President Daniel Arap Moi's government in Kenya has unleashed a wave of state violence against a national strike called by the Kenya National Union of Teachers (KNUT). Up to 240,000 teachers struck this week, in the midst of the national examination period, following the government's refusal to honor a wages agreement it signed with the KNUT at the end of 1996.

Hundreds of riot police armed with tear gas, whips and rungus (clubs) have occupied and surrounded union offices throughout the country to stop KNUT officials and teachers from entering or gathering in demonstrations outside. In towns and villages striking teachers are being set upon and beaten by riot police and vigilante groups organised and armed by the government.

Police in full combat gear used teargas against hundreds of teachers in Nairobi who were trying to assemble outside the unions headquarters. Baton-wielding police officers chased teachers through the streets, beating and arresting scores of them. In Mombassa the police violently dispersed hundreds of strikers who were attempting to converge on the city's treasury building.

In the town of Milindi riot police attacked 400 teachers and threw them out of public transport vehicles when they tried to enter the town for a rally. A demonstration by 2,000 strikers in Vihiga was broken up by tear gas and baton attacks. Many strikers, parents and students were badly injured in baton charges in Isiolo. Those attacked included one blind teacher.

Similar brutality was meted out against striking teachers in the towns of Kajiado, Taveta, Kerico, Kitui and Kilifi and Thika, when they gathered to hear union officials report on the progress of the strike.

In Kilifi running battles between the police and the strikers brought the entire business district to a halt. In Nyeri, media reporters covering the dispute were badly beaten by police and their cameras were smashed. Union officials in Kuria were forced to flee their homes after being attacked by vigilantes who threatened to lynch them if the strike went ahead.

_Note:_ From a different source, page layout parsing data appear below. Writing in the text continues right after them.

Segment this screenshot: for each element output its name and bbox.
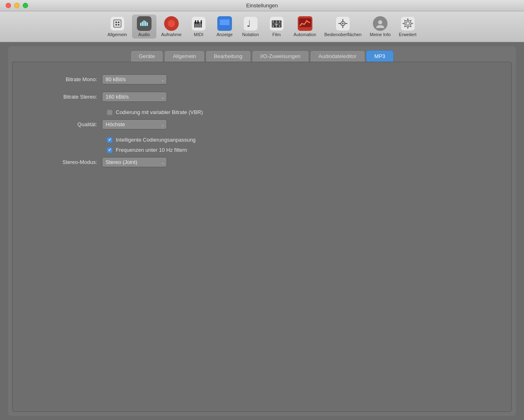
tab-bearbeitung[interactable]: Bearbeitung: [206, 50, 251, 62]
tab-geraete[interactable]: Geräte: [130, 50, 164, 62]
notation-label: Notation: [242, 32, 259, 37]
stereo-modus-select-wrapper: Stereo (Joint) Stereo Mono: [102, 157, 167, 167]
close-button[interactable]: [6, 3, 11, 8]
tab-audiodateieditor[interactable]: Audiodateieditor: [310, 50, 365, 62]
svg-point-43: [378, 20, 382, 24]
audio-label: Audio: [139, 32, 150, 37]
bitrate-stereo-select[interactable]: 80 kBit/s 128 kBit/s 160 kBit/s 192 kBit…: [102, 92, 167, 102]
bedien-icon: [336, 16, 350, 31]
svg-rect-20: [220, 19, 230, 25]
toolbar-item-anzeige[interactable]: Anzeige: [212, 15, 237, 39]
tab-io-zuweisungen[interactable]: I/O-Zuweisungen: [252, 50, 309, 62]
svg-rect-6: [142, 22, 143, 26]
svg-rect-3: [115, 24, 117, 26]
svg-rect-27: [273, 21, 274, 23]
toolbar-item-audio[interactable]: Audio: [132, 15, 156, 39]
meineinfo-icon: [373, 16, 388, 31]
bitrate-stereo-label: Bitrate Stereo:: [29, 94, 102, 100]
toolbar-item-bedien[interactable]: Bedienoberflächen: [321, 15, 365, 39]
toolbar-item-notation[interactable]: ♩ Notation: [238, 15, 263, 39]
svg-rect-21: [223, 26, 227, 28]
stereo-modus-row: Stereo-Modus: Stereo (Joint) Stereo Mono: [29, 157, 495, 167]
svg-rect-2: [118, 22, 119, 23]
vbr-label: Codierung mit variabler Bitrate (VBR): [116, 109, 203, 115]
bitrate-stereo-control: 80 kBit/s 128 kBit/s 160 kBit/s 192 kBit…: [102, 92, 167, 102]
svg-point-44: [406, 22, 409, 25]
film-label: Film: [272, 32, 281, 37]
svg-rect-5: [140, 23, 141, 26]
vbr-checkbox[interactable]: [107, 110, 113, 115]
intelligent-checkbox-row: Intelligente Codierungsanpassung: [107, 137, 495, 143]
svg-rect-31: [276, 25, 277, 27]
toolbar: Allgemein Audio Aufnahme: [0, 11, 524, 42]
bitrate-stereo-row: Bitrate Stereo: 80 kBit/s 128 kBit/s 160…: [29, 92, 495, 102]
vbr-checkbox-row: Codierung mit variabler Bitrate (VBR): [107, 109, 495, 115]
svg-rect-0: [114, 20, 121, 27]
aufnahme-label: Aufnahme: [161, 32, 182, 37]
intelligent-checkbox[interactable]: [107, 137, 113, 143]
qualitaet-select[interactable]: Höchste Hoch Mittel Niedrig: [102, 119, 167, 129]
bitrate-mono-control: 80 kBit/s 128 kBit/s 160 kBit/s 192 kBit…: [102, 74, 167, 84]
aufnahme-icon: [164, 16, 179, 31]
frequenz-label: Frequenzen unter 10 Hz filtern: [116, 147, 187, 153]
allgemein-label: Allgemein: [107, 32, 127, 37]
bitrate-mono-row: Bitrate Mono: 80 kBit/s 128 kBit/s 160 k…: [29, 74, 495, 84]
intelligent-label: Intelligente Codierungsanpassung: [116, 137, 196, 143]
allgemein-icon: [110, 16, 125, 31]
svg-rect-1: [115, 22, 117, 23]
anzeige-icon: [217, 16, 232, 31]
tab-mp3[interactable]: MP3: [366, 50, 394, 62]
svg-point-11: [168, 20, 175, 27]
traffic-lights: [6, 3, 28, 8]
bitrate-mono-label: Bitrate Mono:: [29, 76, 102, 82]
window-title: Einstellungen: [246, 2, 278, 9]
frequenz-checkbox-row: Frequenzen unter 10 Hz filtern: [107, 147, 495, 153]
minimize-button[interactable]: [14, 3, 19, 8]
frequenz-checkbox[interactable]: [107, 147, 113, 153]
toolbar-item-allgemein[interactable]: Allgemein: [104, 15, 130, 39]
svg-point-35: [305, 20, 307, 22]
anzeige-label: Anzeige: [217, 32, 233, 37]
qualitaet-select-wrapper: Höchste Hoch Mittel Niedrig: [102, 119, 167, 129]
toolbar-item-meineinfo[interactable]: Meine Info: [366, 15, 394, 39]
qualitaet-row: Qualität: Höchste Hoch Mittel Niedrig: [29, 119, 495, 129]
svg-rect-16: [195, 20, 196, 24]
svg-rect-7: [143, 20, 145, 26]
toolbar-item-automation[interactable]: Automation: [290, 15, 320, 39]
bedien-label: Bedienoberflächen: [325, 32, 362, 37]
svg-rect-8: [145, 21, 146, 26]
maximize-button[interactable]: [23, 3, 28, 8]
bitrate-mono-select[interactable]: 80 kBit/s 128 kBit/s 160 kBit/s 192 kBit…: [102, 74, 167, 84]
midi-label: MIDI: [194, 32, 203, 37]
toolbar-item-aufnahme[interactable]: Aufnahme: [158, 15, 185, 39]
automation-icon: [298, 16, 312, 31]
content-area: Bitrate Mono: 80 kBit/s 128 kBit/s 160 k…: [12, 62, 512, 412]
tab-allgemein[interactable]: Allgemein: [164, 50, 204, 62]
svg-rect-4: [118, 24, 119, 26]
svg-rect-30: [273, 25, 274, 27]
toolbar-item-midi[interactable]: MIDI: [186, 15, 211, 39]
automation-label: Automation: [294, 32, 316, 37]
audio-icon: [137, 16, 152, 31]
svg-point-41: [342, 23, 344, 24]
svg-rect-28: [276, 21, 277, 23]
film-icon: [269, 16, 284, 31]
svg-rect-17: [197, 20, 199, 24]
svg-text:♩: ♩: [247, 19, 251, 29]
svg-rect-22: [221, 28, 228, 28]
midi-icon: [191, 16, 206, 31]
main-window: Geräte Allgemein Bearbeitung I/O-Zuweisu…: [8, 46, 516, 416]
bitrate-stereo-select-wrapper: 80 kBit/s 128 kBit/s 160 kBit/s 192 kBit…: [102, 92, 167, 102]
stereo-modus-label: Stereo-Modus:: [29, 159, 102, 165]
erweitert-label: Erweitert: [399, 32, 416, 37]
toolbar-item-film[interactable]: Film: [264, 15, 289, 39]
meineinfo-label: Meine Info: [370, 32, 390, 37]
qualitaet-label: Qualität:: [29, 121, 102, 127]
stereo-modus-control: Stereo (Joint) Stereo Mono: [102, 157, 167, 167]
qualitaet-control: Höchste Hoch Mittel Niedrig: [102, 119, 167, 129]
erweitert-icon: [401, 16, 415, 31]
stereo-modus-select[interactable]: Stereo (Joint) Stereo Mono: [102, 157, 167, 167]
svg-rect-18: [201, 20, 202, 24]
toolbar-item-erweitert[interactable]: Erweitert: [396, 15, 420, 39]
svg-rect-9: [147, 22, 148, 26]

A union spokesman said: 'The teachers are not armed and neither are they violent. It beats reason to have fully armed officers running after teachers who are just chanting for their rights.'

The government has organised a scab force of school principals and education officials in an attempt to keep schools open and supervise examinations. The government refuses to pay the second instalment of a 150 to 200 percent wage increase, set to be paid in stages over five years. Teachers are paid as little as 2,700 shillings ($45) per month.

The wage rise was granted, along with other public service pay increases, prior to national elections in December 1996 which returned the Moi regime to power for a fifth term. Once in office the government claimed it faced severe budgetary problems and only conceded the first wage instalment after teachers went on strike for 11 days last October.

Early this year the administration introduced legislation to nullify the agreement after the International Monetary Fund suspended a key loan to Kenya on the grounds of poor governance and official corruption. The government backed away from the legislation only after teachers went on a two-day national strike in June.

Last month Education Minister Kalonza Musyoka said the pay agreement was the 'single most important challenge to the government's plans to reform the economy' in line with the requirements laid down by the IMF and World Bank.

World Bank Representative Harold Wackham issued a tough statement demanding that the government implement cuts to public expenditure and privatise the Kenya Posts and Telecommunications Corporation. Kenya owes $8 billion to major overseas banks and financial institutions.